Wednesday, 13 July 2016

Back to Coll - Snow Goose

Monday 11th July Fresh WNW dull AM to sunny PM

The ferry at 7:15am is easy enough on flat sea and on reaching Coll the cycle ride to the area where the snow geese are usually to be found is an easy ride too.
For the first time in a long time I do a day list of birds and before finding the snow geese I have seen around thirty species. I have also heard five corncrakes but as per usual no views of them.

 

The snow geese are in same field as last year. My memory tells me that back then I saw twenty plus a young bird. This year there are seventeen. They seem more animated this year and when a couple of walkers pass through the field they all fly out onto the sea.
I feel good about seeing this iconic bird this year.



It is the Seventieth anniversary of the ildfowl & Wetland trust and to celebrate they are reissueing an edition of the Paul Gallico – Sir Peter Scott book,The Snow Goose and seeing them close to and not in an enclosure or as a white spot in a flock of six thousand pink feets is a s good an experience of them as I am likely to get in Britain. Now watching the huge flocks in The States would be good. One day perhaps.
It feels good too as it is the bird for Doug Hilton's Snow Goose Wildlife Trust down in Kent.


Bird number 265, now twenty eight ahead of last year and one that I didn't count last year yet as they are category C2 on the BOU list they are countable and maybe I should update last year's list to 290. I won't though as I don't feel it right to update retrospectively, as with the marsh warbler this year.

Having watched the snow geese in the field and on the sea, and having seen them swim away around a headland, I take a closer look at a beach.
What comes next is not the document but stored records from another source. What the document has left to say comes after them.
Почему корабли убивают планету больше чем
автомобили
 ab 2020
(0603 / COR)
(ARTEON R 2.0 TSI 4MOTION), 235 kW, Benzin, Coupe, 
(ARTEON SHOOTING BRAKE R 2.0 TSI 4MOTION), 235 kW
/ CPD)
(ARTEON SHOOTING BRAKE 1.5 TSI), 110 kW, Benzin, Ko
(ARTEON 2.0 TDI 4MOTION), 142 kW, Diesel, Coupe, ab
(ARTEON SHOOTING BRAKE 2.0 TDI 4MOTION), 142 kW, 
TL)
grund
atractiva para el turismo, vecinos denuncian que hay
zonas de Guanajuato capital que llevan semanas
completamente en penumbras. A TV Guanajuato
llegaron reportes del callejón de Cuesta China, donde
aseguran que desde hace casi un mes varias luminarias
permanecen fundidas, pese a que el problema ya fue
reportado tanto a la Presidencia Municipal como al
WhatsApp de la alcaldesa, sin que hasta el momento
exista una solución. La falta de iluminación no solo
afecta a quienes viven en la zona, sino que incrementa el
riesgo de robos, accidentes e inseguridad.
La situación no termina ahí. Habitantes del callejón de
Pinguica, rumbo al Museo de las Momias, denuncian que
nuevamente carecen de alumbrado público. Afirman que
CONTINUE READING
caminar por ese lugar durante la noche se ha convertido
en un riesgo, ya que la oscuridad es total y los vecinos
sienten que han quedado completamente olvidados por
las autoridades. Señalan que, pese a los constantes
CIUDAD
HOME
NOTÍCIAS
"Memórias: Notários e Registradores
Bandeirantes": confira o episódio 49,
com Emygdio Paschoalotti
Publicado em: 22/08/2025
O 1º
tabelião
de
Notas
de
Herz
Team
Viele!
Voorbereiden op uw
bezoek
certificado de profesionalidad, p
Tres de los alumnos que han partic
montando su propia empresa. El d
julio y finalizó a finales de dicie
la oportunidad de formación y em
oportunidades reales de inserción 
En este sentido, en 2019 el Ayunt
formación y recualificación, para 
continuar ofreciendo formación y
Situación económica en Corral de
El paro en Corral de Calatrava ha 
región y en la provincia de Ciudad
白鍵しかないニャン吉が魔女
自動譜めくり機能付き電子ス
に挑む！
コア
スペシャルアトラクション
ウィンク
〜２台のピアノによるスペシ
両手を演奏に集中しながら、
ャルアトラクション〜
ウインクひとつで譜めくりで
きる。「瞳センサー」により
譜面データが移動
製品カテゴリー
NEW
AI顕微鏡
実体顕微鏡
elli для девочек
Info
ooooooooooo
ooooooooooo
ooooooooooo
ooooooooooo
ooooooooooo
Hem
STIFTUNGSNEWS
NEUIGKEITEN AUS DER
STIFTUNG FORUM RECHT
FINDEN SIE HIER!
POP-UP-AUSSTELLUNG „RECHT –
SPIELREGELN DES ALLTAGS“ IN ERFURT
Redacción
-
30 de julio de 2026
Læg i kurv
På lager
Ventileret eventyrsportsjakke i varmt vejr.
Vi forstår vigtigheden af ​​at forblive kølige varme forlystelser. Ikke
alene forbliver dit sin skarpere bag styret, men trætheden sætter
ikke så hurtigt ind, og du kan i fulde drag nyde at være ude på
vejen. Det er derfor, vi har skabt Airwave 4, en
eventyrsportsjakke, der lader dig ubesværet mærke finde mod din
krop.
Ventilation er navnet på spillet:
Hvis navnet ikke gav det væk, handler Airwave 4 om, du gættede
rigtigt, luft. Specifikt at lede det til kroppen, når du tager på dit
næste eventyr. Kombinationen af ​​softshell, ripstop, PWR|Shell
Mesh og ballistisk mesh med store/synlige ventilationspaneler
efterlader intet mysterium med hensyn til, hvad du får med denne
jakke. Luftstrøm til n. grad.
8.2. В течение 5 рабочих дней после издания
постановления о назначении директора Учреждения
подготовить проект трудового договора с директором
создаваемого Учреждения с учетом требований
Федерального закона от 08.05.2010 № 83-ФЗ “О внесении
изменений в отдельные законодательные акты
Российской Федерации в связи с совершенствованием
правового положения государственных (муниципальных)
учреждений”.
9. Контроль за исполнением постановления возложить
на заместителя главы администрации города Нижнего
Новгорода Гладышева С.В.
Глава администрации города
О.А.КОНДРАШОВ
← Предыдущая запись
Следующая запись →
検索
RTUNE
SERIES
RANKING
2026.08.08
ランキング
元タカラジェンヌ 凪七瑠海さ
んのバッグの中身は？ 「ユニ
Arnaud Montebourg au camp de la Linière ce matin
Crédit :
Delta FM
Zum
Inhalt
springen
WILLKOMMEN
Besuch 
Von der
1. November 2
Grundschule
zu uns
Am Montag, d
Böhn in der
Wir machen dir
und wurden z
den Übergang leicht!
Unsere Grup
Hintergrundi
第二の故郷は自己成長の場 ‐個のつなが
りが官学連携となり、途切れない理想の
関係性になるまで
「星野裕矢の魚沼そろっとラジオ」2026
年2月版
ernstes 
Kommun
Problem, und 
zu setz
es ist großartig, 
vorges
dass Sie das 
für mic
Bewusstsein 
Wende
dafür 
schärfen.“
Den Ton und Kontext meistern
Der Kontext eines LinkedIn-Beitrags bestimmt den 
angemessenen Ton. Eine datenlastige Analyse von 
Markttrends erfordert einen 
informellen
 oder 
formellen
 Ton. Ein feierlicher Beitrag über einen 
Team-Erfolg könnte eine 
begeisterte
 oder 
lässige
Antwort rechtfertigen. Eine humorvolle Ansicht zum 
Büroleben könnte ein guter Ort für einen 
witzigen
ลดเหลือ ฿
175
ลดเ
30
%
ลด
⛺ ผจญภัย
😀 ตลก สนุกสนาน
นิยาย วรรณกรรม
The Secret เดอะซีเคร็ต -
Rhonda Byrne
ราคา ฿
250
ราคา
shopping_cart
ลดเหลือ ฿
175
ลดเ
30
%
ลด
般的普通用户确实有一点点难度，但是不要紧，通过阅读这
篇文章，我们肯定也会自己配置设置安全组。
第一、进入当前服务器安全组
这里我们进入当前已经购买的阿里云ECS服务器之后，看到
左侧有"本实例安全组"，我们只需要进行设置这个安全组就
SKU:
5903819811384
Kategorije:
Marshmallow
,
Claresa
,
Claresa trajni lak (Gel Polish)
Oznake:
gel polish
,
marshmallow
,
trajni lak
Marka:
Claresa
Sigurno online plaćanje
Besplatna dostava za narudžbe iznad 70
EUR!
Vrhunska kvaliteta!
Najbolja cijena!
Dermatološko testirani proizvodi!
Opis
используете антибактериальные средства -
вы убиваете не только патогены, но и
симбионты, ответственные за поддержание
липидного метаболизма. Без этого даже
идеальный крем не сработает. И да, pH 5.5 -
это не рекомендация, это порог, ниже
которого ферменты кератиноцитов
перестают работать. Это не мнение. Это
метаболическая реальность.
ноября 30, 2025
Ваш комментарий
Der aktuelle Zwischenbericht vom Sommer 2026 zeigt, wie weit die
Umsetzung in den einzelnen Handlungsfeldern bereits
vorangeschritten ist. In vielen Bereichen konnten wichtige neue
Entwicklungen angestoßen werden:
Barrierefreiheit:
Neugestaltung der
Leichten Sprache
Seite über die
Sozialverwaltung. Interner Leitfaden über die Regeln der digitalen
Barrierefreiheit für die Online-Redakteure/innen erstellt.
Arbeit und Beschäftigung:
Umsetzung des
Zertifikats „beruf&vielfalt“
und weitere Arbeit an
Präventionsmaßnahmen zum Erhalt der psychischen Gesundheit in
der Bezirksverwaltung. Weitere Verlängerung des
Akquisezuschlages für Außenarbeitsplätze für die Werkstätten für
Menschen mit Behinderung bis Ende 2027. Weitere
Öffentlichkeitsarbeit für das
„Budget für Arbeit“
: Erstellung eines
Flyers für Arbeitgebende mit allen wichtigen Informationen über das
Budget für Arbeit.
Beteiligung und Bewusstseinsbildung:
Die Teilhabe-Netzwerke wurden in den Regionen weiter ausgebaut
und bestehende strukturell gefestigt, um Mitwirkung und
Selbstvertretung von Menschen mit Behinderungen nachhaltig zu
It has a mass of plastic rubbish on it.

Two hours later I have cleared two thirds of the beach and there are three large fishing crates full of it to be collected.
I head back to the hidden bike and make my way to the south western tip of Coll.


Pushing the bike to the north of the RSPB reserve here I find another beach and spend some time on a cliff watching the birds go by; manx shearwaters, shags and gannets. I lay my head back and fall asleep for an hour or so.
On waking I look around me and the sun has come out. Everything looks so different with the light colour of the granite outcrops looking almost Pyrennean limestone white.
I go down to the rocky beach and collect all the plastic here too. This time though I collect it in two large carrier bags and take it back to the RSPB car park to deposit it in a large lidded skip. Then I return to the beach for some more and set up my tent to camp on the grassy area overlooking a very large and beautiful sandy beach that curves away to the south.

Leaving the tent to dry out after the other night's heavy rain, I walk along a headland and find a number of frog orchids Coeloglossum viride; tiny in stature with dark reddish mauve lines on the cowls.
In the evening cloud comes over as I settle into my now dry tent. The fresh breeze is making everything feel and look cool with the granite taking on a darker grey appearance. From where I am I can see over some ancient sand dunes to a high hill on the Isle of Tiree. I am asleep before sunset.

12.5 Miles 389 feet elevation up 350 feet elevation down

Green Year list is now at 265. As already stated, this is 28 ahead of this time last year!